My bedside table is much like any other bedside table. It’s wooden, has two drawers, is home to a lamp and a coaster and a photo frame. There are a couple of books on top usually too, perhaps a notebook and pen as well. So far, so so.
The floor beside the bedside table? Well, I’ll be honest, it’s a mess.
Since I’ve discovered that I’m incapable of keeping less than eight books beside the bed at any time I’ve also discovered that the room looks much neater if I pile them up on the floor rather than on the bedside table. It’s the mirage of housework. The downside is that sometimes it’s a bit precarious to physically get into bed, but I can always climb in from the other side.
I’ve tried not to be messy. In many rooms, all over the house. I’ve tried putting the books back on the shelf as soon as I’ve read whatever it is that I pulled it out for. I’ve tried reading one book at a time.
The problem is that the process, the thinking, still needs to be going on. And to keep it moving I need to see the physical evidence of the thoughts I’m trying to chase. The books I want to reference. The ideas I want to include. The shape of the work I am trying to make. If I put the books back, then the thoughts go back in too, and I have to dig twice as hard to get them out.
- Rebecca Solnit – The Faraway Nearby
- John Locke – An Essay concerning Human Understanding
- Ursula K Le Guin – The Wave in the Mind
- Tan Twan Eng – The Garden of Evening Mists
- Edith Perlman – Binocular Vision
- Joseph T Shipley – The Origins of English Words
It’s a surprise to find out how crucial the visual is. Over the summer we decided we should sell our flat and buy a house, and that meant I had to clear The Wall. I’d been sticking post it notes across the big white expanse of wall in the loft room where I worked, since we’d never got round to putting any pictures up. They were colour coded, for character, events and plot points, and formed a timeline from the beginning of the work to its end. I added printed maps and articles to the edges, stuck up hasty plot summaries in felt tip.

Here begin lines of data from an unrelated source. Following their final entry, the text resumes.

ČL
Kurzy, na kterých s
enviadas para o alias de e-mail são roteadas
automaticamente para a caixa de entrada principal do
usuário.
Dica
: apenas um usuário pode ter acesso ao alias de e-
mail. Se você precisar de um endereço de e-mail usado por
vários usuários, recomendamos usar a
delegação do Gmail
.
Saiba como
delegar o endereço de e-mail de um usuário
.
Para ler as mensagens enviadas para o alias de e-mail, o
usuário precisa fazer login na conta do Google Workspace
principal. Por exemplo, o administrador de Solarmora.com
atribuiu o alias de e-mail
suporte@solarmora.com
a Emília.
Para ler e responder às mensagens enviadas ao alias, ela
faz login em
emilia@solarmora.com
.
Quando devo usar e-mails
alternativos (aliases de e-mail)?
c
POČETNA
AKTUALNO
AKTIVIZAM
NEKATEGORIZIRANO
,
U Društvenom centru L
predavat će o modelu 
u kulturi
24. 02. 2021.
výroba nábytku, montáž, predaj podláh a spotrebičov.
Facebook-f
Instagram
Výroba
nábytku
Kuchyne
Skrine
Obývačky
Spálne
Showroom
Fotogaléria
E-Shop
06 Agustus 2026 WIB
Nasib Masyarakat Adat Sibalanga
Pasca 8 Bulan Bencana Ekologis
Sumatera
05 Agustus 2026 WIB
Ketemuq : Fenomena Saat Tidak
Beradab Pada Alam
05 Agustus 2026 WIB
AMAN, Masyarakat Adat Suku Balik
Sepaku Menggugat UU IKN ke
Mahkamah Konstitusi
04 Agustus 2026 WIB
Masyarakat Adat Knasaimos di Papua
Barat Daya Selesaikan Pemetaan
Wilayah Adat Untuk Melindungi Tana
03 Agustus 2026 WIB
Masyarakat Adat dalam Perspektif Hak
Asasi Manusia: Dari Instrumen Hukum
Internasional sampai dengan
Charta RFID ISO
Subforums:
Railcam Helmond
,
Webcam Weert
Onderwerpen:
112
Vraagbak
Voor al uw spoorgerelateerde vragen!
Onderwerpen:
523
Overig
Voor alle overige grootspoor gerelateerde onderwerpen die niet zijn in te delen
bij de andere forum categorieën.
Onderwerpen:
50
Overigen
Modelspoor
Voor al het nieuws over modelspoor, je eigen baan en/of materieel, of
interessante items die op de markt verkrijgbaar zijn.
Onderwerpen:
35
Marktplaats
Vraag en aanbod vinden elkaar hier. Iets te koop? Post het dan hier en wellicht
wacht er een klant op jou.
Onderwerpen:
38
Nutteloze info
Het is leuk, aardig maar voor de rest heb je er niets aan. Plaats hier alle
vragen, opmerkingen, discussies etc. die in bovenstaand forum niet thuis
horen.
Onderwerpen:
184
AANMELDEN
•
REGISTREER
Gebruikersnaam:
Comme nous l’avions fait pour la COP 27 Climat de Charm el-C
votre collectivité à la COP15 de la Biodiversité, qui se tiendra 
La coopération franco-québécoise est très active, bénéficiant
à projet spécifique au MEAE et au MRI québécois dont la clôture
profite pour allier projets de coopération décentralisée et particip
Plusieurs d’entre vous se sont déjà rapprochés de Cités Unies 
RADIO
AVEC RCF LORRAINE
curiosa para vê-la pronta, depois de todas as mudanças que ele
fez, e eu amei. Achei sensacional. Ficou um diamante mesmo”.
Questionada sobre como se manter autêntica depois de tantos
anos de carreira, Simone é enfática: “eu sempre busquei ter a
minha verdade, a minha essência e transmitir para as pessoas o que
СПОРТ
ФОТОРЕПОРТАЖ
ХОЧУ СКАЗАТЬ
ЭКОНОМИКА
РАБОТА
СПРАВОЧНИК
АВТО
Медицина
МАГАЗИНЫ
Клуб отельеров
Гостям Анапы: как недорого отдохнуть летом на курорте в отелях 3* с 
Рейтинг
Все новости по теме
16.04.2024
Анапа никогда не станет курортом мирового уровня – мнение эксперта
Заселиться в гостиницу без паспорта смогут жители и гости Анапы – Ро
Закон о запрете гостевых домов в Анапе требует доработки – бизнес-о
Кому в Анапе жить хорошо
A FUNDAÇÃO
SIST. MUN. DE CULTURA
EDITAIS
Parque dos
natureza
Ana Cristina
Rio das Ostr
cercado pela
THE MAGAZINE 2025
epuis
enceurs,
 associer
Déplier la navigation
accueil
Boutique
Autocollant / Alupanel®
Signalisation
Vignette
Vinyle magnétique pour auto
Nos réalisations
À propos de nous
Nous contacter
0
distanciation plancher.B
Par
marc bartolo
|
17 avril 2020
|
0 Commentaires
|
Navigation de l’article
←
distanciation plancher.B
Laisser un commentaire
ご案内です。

If I wanted to feel I was making progress on a really bad day I just looked at The Wall, and the little cogs kept churning.
But you can’t sell a house with a Wall. So I took everything down and put it in a drawer.
And just like that, the work stopped.
It took me a while to identify what had happened, because the days were also filled with a hitherto unknown level of dusting and cushion plumping, which distracted me from the more serious problem that the words were just not coming out anymore.
My time for ‘doing’ is limited, and irregular. We all have this problem with the clock. So any hour that I spend trying to get back to where I was before is still a wasted hour. I need those little visual jolts to help me keep my place. I need to let the books lie around and push me into thinking, even if it’s just a little bit, every night before I go to sleep. I need to not tidy up.